Freyja ist keine Kriegergöttin im klassischen Sinne, obwohl sie Gefallene empfängt. Sie ist eine Göttin der Ambivalenz: Liebe, Sexualität, Magie, Tod, Verlust. Sie weint um ihren verschwundenen Gatten – nicht als Schwäche, sondern als Ausdruck kosmischer Trauer.

In Freyja ist Leid nicht zu überwinden, sondern zu durchleben. Sie verkörpert eine Welt, in der Schmerz Teil der Ordnung ist, nicht ihr moralisches Versagen.

Diese Vorstellung steht dem Christentum näher, als man zunächst denkt. Die trauernde Maria unter dem Kreuz übernimmt eine ähnliche Funktion: weibliches Leid als spirituelle Tiefe, nicht als Defizit.

Doch während Freyjas Leid keinen Ausweg bietet, führt Marias Leid zur Erlösung.

Bild unten: Frigg und Odin

  1. Frigg – Wissen ohne Macht

Frigg weiß um den Tod ihres Sohnes Balders – oder ahnt ihn zumindest – und kann ihn dennoch nicht verhindern. Ihre Ohnmacht ist keine individuelle Tragödie, sondern ein theologisches Statement: Wissen bedeutet nicht Kontrolle.

Frigg ist Mutter, Seherin, Königin – und dennoch dem Schicksal unterworfen. Ihre Rolle macht deutlich, dass selbst weibliche Weisheit und Fürsorge keine Garantie gegen Verlust sind.

Das Christentum verschiebt diese Dynamik. Die Mutter Gottes weiß ebenfalls um das Leid ihres Sohnes – doch dieses Leid erhält einen Sinn. Friggs Wissen bleibt tragisch. Marias Wissen wird heilsgeschichtlich.

  1. Die weibliche Dimension nach Ragnarök

Nach Ragnarök sind es nicht die großen männlichen Götter, die dominieren. Die Welt wird still, erneuert, fruchtbar. Überleben nicht die Krieger, sondern die Strukturen des Lebens: Erde, Zeit, Erinnerung.
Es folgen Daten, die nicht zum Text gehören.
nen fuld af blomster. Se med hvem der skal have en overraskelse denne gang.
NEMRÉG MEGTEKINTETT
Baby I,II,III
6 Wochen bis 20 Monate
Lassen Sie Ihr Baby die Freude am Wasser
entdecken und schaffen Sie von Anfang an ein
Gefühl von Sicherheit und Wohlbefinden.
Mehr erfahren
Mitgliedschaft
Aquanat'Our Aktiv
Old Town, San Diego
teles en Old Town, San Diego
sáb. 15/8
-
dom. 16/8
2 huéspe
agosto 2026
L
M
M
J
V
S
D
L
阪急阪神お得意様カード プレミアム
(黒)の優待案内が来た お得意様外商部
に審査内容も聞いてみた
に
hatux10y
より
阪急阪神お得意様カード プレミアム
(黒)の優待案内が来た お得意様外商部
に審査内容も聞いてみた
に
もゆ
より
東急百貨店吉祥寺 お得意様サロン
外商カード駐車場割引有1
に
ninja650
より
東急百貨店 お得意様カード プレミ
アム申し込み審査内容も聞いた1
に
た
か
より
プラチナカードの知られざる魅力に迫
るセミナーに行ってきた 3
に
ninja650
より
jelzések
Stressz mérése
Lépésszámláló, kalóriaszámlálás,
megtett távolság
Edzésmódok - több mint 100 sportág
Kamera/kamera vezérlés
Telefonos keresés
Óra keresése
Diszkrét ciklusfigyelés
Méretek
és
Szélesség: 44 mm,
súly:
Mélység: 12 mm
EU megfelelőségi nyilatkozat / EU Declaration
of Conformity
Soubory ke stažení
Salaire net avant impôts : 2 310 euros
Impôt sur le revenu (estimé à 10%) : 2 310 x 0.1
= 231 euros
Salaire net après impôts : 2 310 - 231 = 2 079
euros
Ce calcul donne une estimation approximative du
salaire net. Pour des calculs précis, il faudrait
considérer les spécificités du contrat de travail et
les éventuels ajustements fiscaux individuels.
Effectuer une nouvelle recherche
Hier zeigt sich eine weibliche Logik des Neubeginns, die jedoch keine Erlösung garantiert. Die Welt beginnt neu – aber ohne Versprechen.

Das Christentum übernimmt genau diesen Punkt – und radikalisiert ihn: Der Neubeginn wird endgültig, die Wiederkehr des Chaos ausgeschlossen.

  1. Fazit: Die verdrängten Göttinnen

Die Christianisierung des germanischen Raums war nicht nur der Sieg eines Gottes über viele – sondern die Verdrängung weiblicher kosmischer Prinzipien. Schicksal wird zu Vorsehung. Tod wird Durchgang. Leid wird sinnvoll.

Die Göttinnen waren zu ehrlich. Sie boten keine Erlösung, sondern Wahrheit.

Vielleicht akzeptierten viele Menschen das Christentum nicht trotz dieser Göttinnen – sondern weil deren Weltbild bereits gezeigt hatte, dass selbst göttliche Weiblichkeit nicht retten kann.

Und vielleicht liegt darin der eigentliche Bruch:
Nicht zwischen Odin und Christus,
sondern zwischen Hel und der Auferstehung,
zwischen den Nornen und der göttlichen Gnade.